The CFP Board of Standards says some advisors should be exempt from a proposed SEC rule that would subject advisors to surprise audits if they have custody of client assets.

In a recommendation submitted to the commission, the board states that the audits should not be required of advisors who custody assets for the sole purpose of drawing fees from client accounts.

The board also requested that the SEC exempt advisors who use independent custodians, such as Schwab Institutional and Fidelity, to custody and report on client assets.

The board noted in its letter to the SEC that many of its 60,000 CFP certificants use independent qualified custodians to hold client assets and do not have custody of the assets, other than to withdraw their fees from those assets.

"Our experience in overseeing such advisors as CFP certificants has shown that they do not pose a risk of misappropriating client assets," CFP Board wrote.  Noting that independent custodians send account statements directly to clients, the board said, "This practice prevents the adviser from manufacturing false account statements."

As an added protection for clients, the CFP Board recommended that the SEC require exempt advisers to send a statement to their clients listing their annual fee and itemizing the fees that they have deducted from client accounts.
"This will serve as an additional check on such advisers' activities, and will provide clients with the ability to compare custodian statements with their advisors' statements," the letter said.

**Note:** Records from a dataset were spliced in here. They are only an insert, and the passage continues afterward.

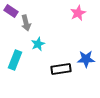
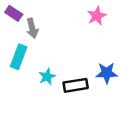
cyan star: (38, 44) -> (47, 77), moved
cyan rectangle: (15, 60) -> (19, 57), moved

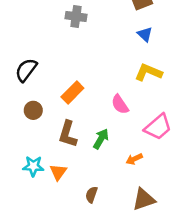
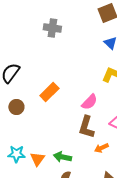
pink semicircle: (120, 104) -> (89, 102), turned -102
brown L-shape: (68, 134) -> (86, 127), moved
green arrow: (101, 139) -> (62, 157), moved, turned -108

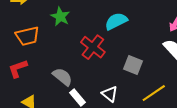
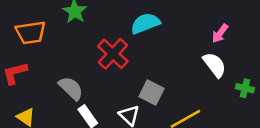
gray square: (133, 65) -> (152, 93), moved

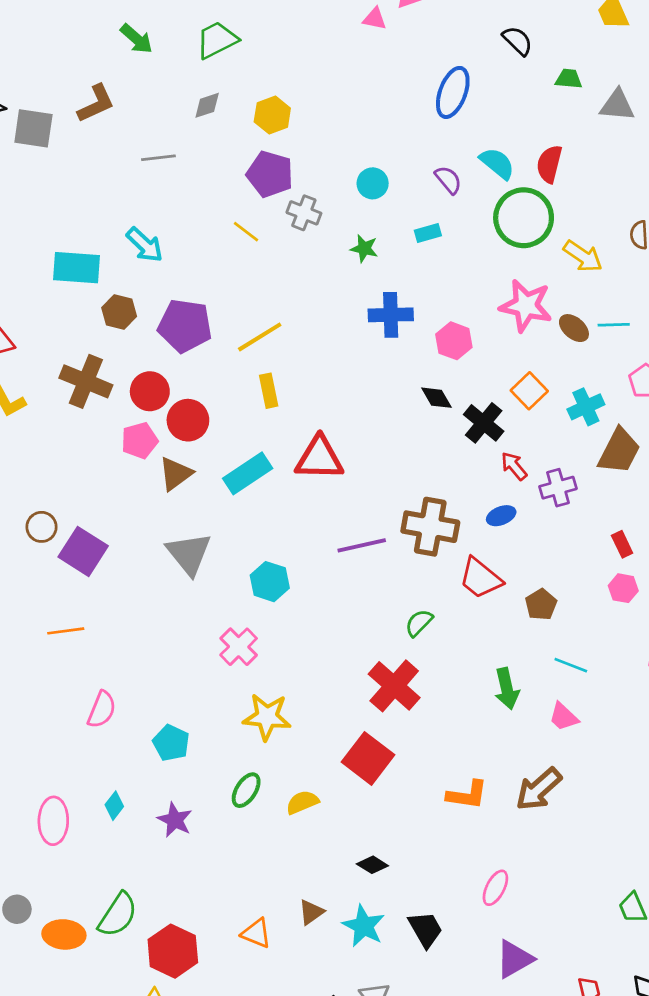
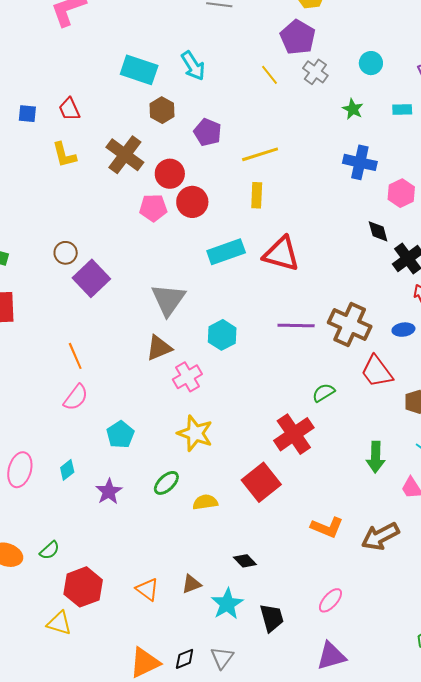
purple pentagon: (185, 326) -> (208, 132), size x0.7
brown triangle: (176, 474) -> (159, 348), moved
orange line: (66, 631) -> (75, 356), moved, turned 60
green semicircle: (118, 915) -> (50, 550), size x0.6

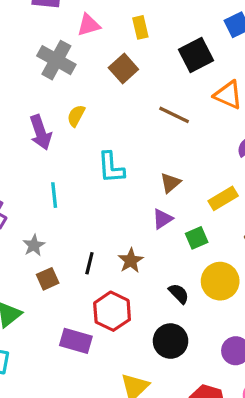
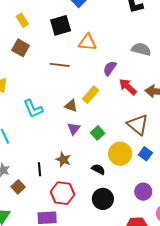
black square: (196, 55) -> (61, 25), turned 30
brown triangle: (170, 183) -> (71, 106), turned -40
yellow rectangle: (223, 198) -> (91, 95), moved

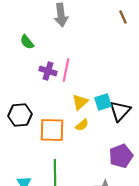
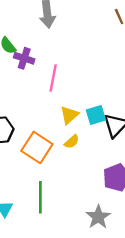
purple cross: (48, 71) -> (24, 58), moved
orange square: (52, 130) -> (37, 147), turned 32

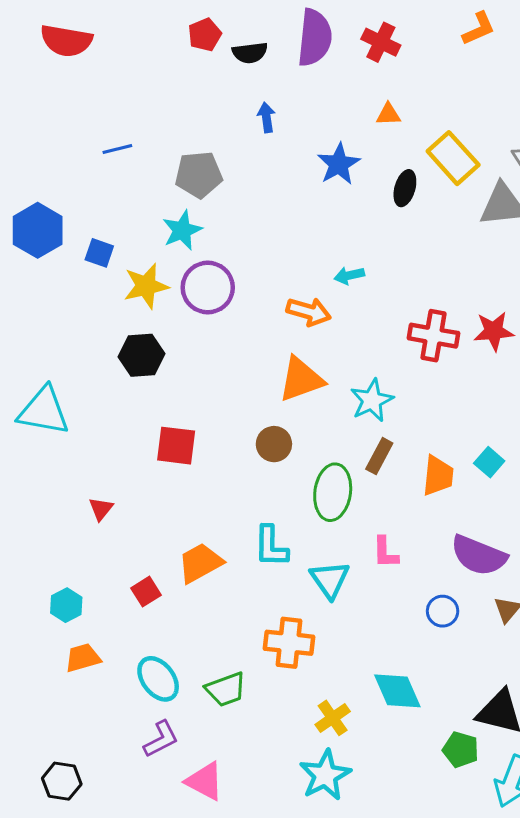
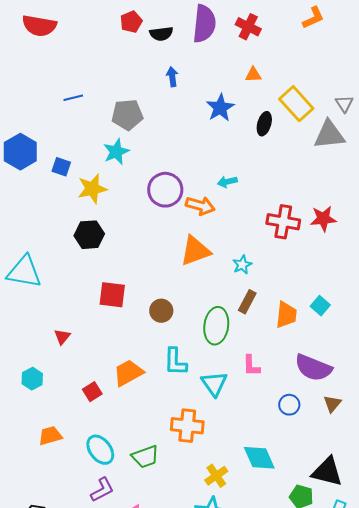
purple circle: (208, 288) -> (165, 190), moved
cyan star: (372, 400) -> (242, 265), size x0.7
brown circle: (274, 444) -> (161, 311), moved
cyan hexagon: (66, 605) -> (32, 379), moved

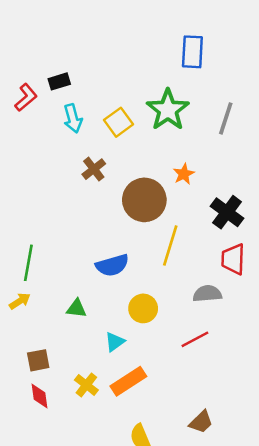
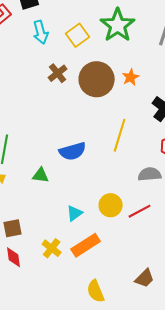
brown circle: (144, 200) -> (97, 79), moved
green triangle: (76, 308) -> (41, 175), moved
yellow circle: (143, 308) -> (111, 205), moved

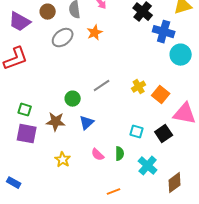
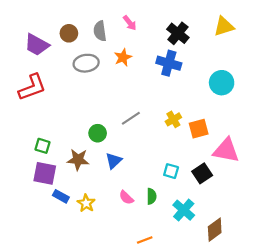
blue cross: (164, 32) -> (169, 63), moved
gray ellipse: (63, 38) -> (86, 63), turned 30
orange square: (161, 95) -> (199, 129), turned 36
blue rectangle: (14, 183) -> (61, 196), moved

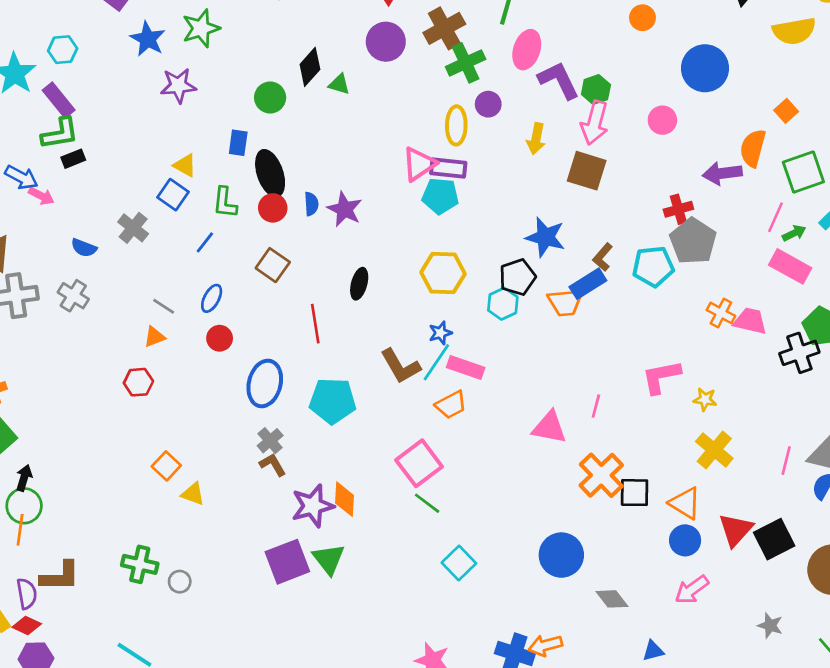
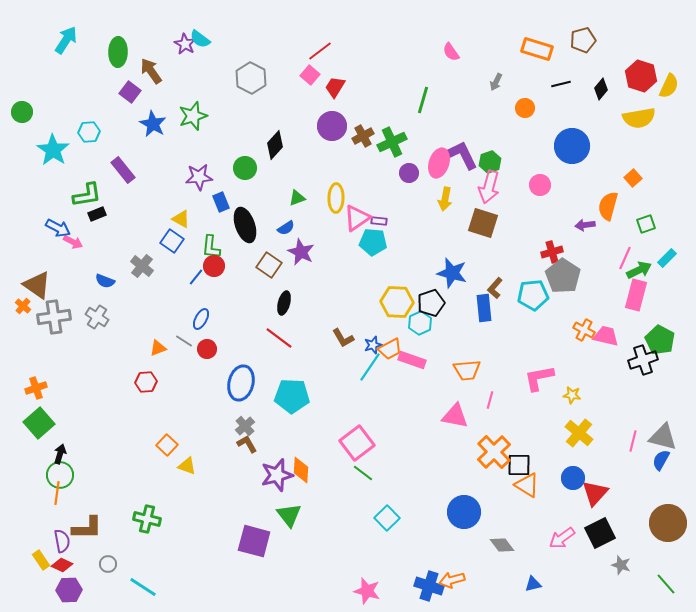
brown cross: (444, 28) -> (363, 136), moved, size x0.7
pink ellipse: (527, 50) -> (439, 163), moved
green triangle: (339, 84) -> (297, 198), moved, turned -36
purple star: (178, 86) -> (199, 177), moved
purple rectangle: (59, 100) -> (123, 170), moved
yellow ellipse: (456, 125) -> (336, 198), moved
blue rectangle: (238, 143) -> (221, 202), turned -30
purple rectangle: (448, 168) -> (379, 221), size x0.6
green square: (803, 172) -> (646, 224), size x0.6
purple arrow: (722, 173) -> (585, 225), size x0.7
blue semicircle: (311, 204) -> (286, 228), moved, turned 60
red circle: (273, 208) -> (214, 266), moved
green arrow: (794, 233) -> (639, 270), size x1.4
brown square: (273, 265) -> (269, 265), moved
pink rectangle: (790, 266) -> (636, 295), turned 76
yellow hexagon: (443, 273) -> (397, 302), moved
black ellipse: (359, 284) -> (284, 303), moved
blue rectangle: (588, 284) -> (484, 308), turned -64
orange trapezoid: (565, 302) -> (467, 370), moved
gray line: (164, 306) -> (184, 341), moved
red line: (315, 324) -> (279, 338), turned -44
brown L-shape: (400, 366) -> (343, 338), moved, size x0.7
pink rectangle: (466, 368) -> (412, 360), moved
orange trapezoid: (451, 405) -> (390, 349), moved
orange triangle: (685, 503) -> (527, 485), moved
black square: (774, 539) -> (600, 533), moved
blue circle: (685, 540) -> (573, 478), moved
purple square: (287, 562) -> (254, 541), moved, turned 36
gray circle: (180, 582) -> (108, 564), moved

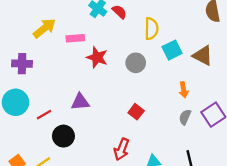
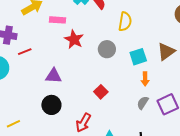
cyan square: (172, 50) -> (138, 57), moved
brown triangle: (203, 56) -> (166, 52), turned 48
red line: (44, 115) -> (25, 52), moved
black circle: (63, 136) -> (51, 105), moved

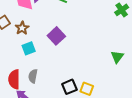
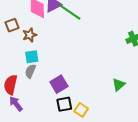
purple square: (56, 36) -> (59, 84), moved
gray semicircle: (33, 76) -> (30, 71), moved

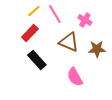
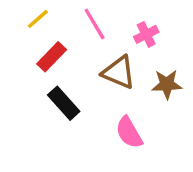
yellow line: (34, 11) -> (38, 19), moved
pink cross: (85, 20) -> (146, 34), turned 32

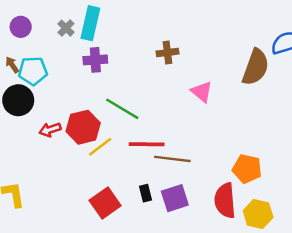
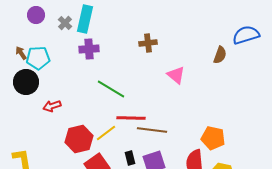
purple circle: (21, 27) -> (36, 15), moved
brown semicircle: (256, 67) -> (220, 55), size x0.6
red hexagon: (83, 127) -> (79, 139), moved
yellow line: (100, 147) -> (106, 133), moved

Under the SEC's proposed amendments to the custody rule of the Investment Advisers Act of 1940, all registered investment advisers with "custody" of client funds and securities would be required to have an independent public accountant conduct an annual surprise examination to verify those client assets.  Under the proposal, "custody" would include arrangements in which an advisor is authorized to withdraw client funds or securities held by a custodian upon the adviser's instruction to the custodian.